[[ Record extracts open ]]
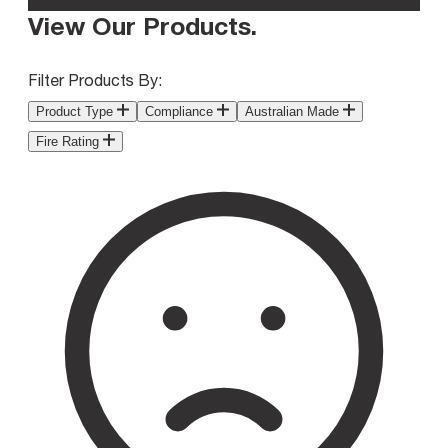
View Our Products
.
Filter Products By:
Product Type
Compliance
Australian Made
Fire Rating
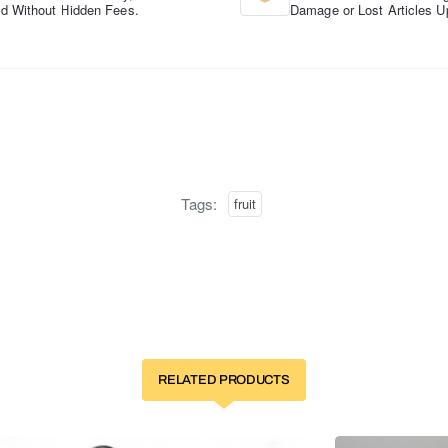
d Without Hidden Fees.
Damage or Lost Articles U
Tags:
fruit
RELATED PRODUCTS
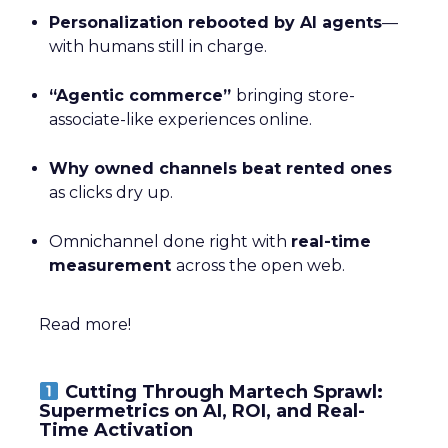
Personalization rebooted by AI agents
—
with humans still in charge.
“Agentic commerce”
bringing store-
associate-like experiences online.
Why owned channels beat rented ones
as clicks dry up.
Omnichannel done right with
real-time
measurement
across the open web.
Read more!
Cutting Through Martech Sprawl:
Supermetrics on AI, ROI, and Real-
Time Activation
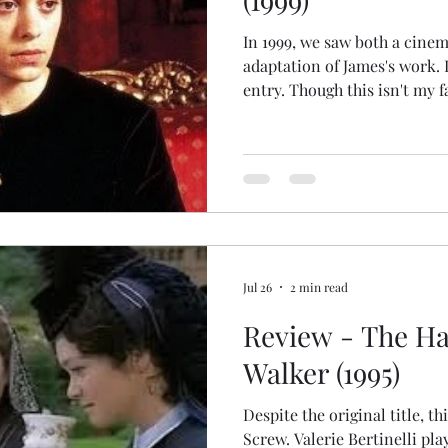
In 1999, we saw both a cinem
adaptation of James's work. I
entry. Though this isn't my 
Innocents has that honor), it
Jodhi May turns in a strikin
nameless governess (called "
character), a devout vicar's
look after the orphaned nie
wealthy man (Colin Firth) at
Jul 26
2 min read
Review - The Ha
Walker (1995)
Despite the original title, th
Screw. Valerie Bertinelli pla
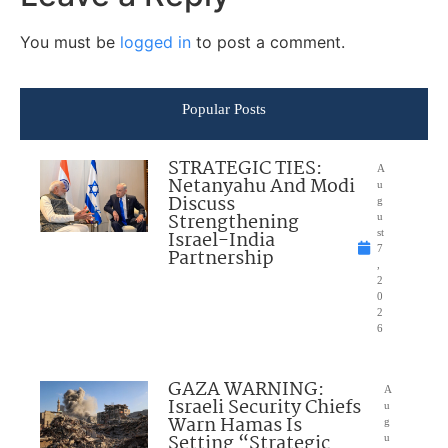
You must be
logged in
to post a comment.
Popular Posts
STRATEGIC TIES:
A
Netanyahu And Modi
u
Discuss
g
Strengthening
u
Israel-India
st
7
Partnership
,
2
0
2
6
GAZA WARNING:
A
Israeli Security Chiefs
u
Warn Hamas Is
g
Setting “Strategic
u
[[ Record extracts closed ]]
#### Exercise prompt:
Your copy should hold every entry exactly as written, but none of the pictures.

#### Written solution:
View Our Products
.
Filter Products By:
Product Type
Compliance
Australian Made
Fire Rating
d Without Hidden Fees.
Damage or Lost Articles U
Tags:
fruit
RELATED PRODUCTS
Personalization rebooted by AI agents
—
with humans still in charge.
“Agentic commerce”
bringing store-
associate-like experiences online.
Why owned channels beat rented ones
as clicks dry up.
Omnichannel done right with
real-time
measurement
across the open web.
Read more!
Cutting Through Martech Sprawl:
Supermetrics on AI, ROI, and Real-
Time Activation
In 1999, we saw both a cinem
adaptation of James's work. I
entry. Though this isn't my 
Innocents has that honor), it
Jodhi May turns in a strikin
nameless governess (called "
character), a devout vicar's
look after the orphaned nie
wealthy man (Colin Firth) at
Jul 26
2 min read
Review - The Ha
Walker (1995)
Despite the original title, th
Screw. Valerie Bertinelli pla
You must be
logged in
to post a comment.
Popular Posts
STRATEGIC TIES:
A
Netanyahu And Modi
u
Discuss
g
Strengthening
u
Israel-India
st
7
Partnership
,
2
0
2
6
GAZA WARNING:
A
Israeli Security Chiefs
u
Warn Hamas Is
g
Setting “Strategic
u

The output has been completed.